Meta had the dubious honor of receiving the biggest fine, after the Irish Data Protection Commissioner (DPC) last year levied a €405m ($429m) charge for failing to protect the personal information of children using Instagram.

More recently, the social networking giant was fined €390m ($413m) by the same regulator for breaches of the GDPR related to its choice of legal basis to process users’ data.

Those fines attack the “grand bargain” between consumers and advertisers which underpins much of the commercial internet, argued Ross McKean, chair of DLA Piper’s UK Data Protection and Cybersecurity Group.

“The spate of Irish Data Protection Commissioner fines targeting the behavioral advertising practices of social media platforms this year have the potential to be every bit as profound for the future of the ‘grand bargain’ at the heart of today’s ‘free’ internet, as Schrems II has been for international data transfers,” he claimed.

On the latter point, the report also cited arguments by national data protection supervisory authorities this year that it’s not possible to adopt a risk-based approach when assessing transfers of personal data to “third countries.”

That would effectively mean a ban on transfers to any country where the possibility of state access to data gives rise to any risk of harm.

However, DLA Piper’s Ewa Kurowska-Tober argued that such an “absolutist” approach risks harming consumers in the long term.

“A proportionate, risk-based approach to the interpretation of GDPR’s restrictions on international transfers of personal data is not just permitted but, in our view, legally required,” she added.

“Transfers have many benefits for consumers and for society, by ensuring the rapid development and roll-out of vaccines, by enabling effective oversight and regulation of business and by providing access to online services enjoyed by billions of people.
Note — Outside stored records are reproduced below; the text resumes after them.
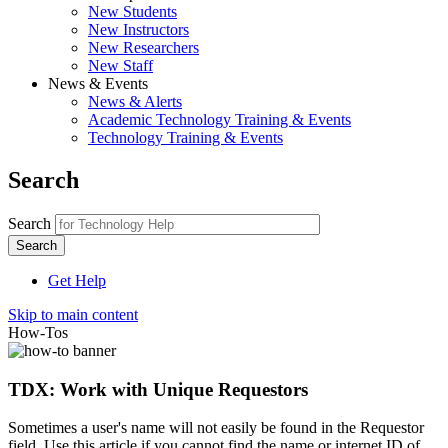
New Students
New Instructors
New Researchers
New Staff
News & Events
News & Alerts
Academic Technology Training & Events
Technology Training & Events
Search
Search
Get Help
Skip to main content
How-Tos
TDX: Work with Unique Requestors
Sometimes a user's name will not easily be found in the Requestor
field. Use this article if you cannot find the name or internet ID of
We hope that supervisory authorities reconsider the absolutist approach adopted in these early enforcement decisions.”

The report also revealed a year-on-year drop in the average number of breach notifications across the region from 328 to 300.

However, rather than indicate that organizations are getting better at data protection, DLA Piper suggested the fall may be due to corporate legal teams becoming warier of notifying breaches for fear of investigations, fines and compensation claims.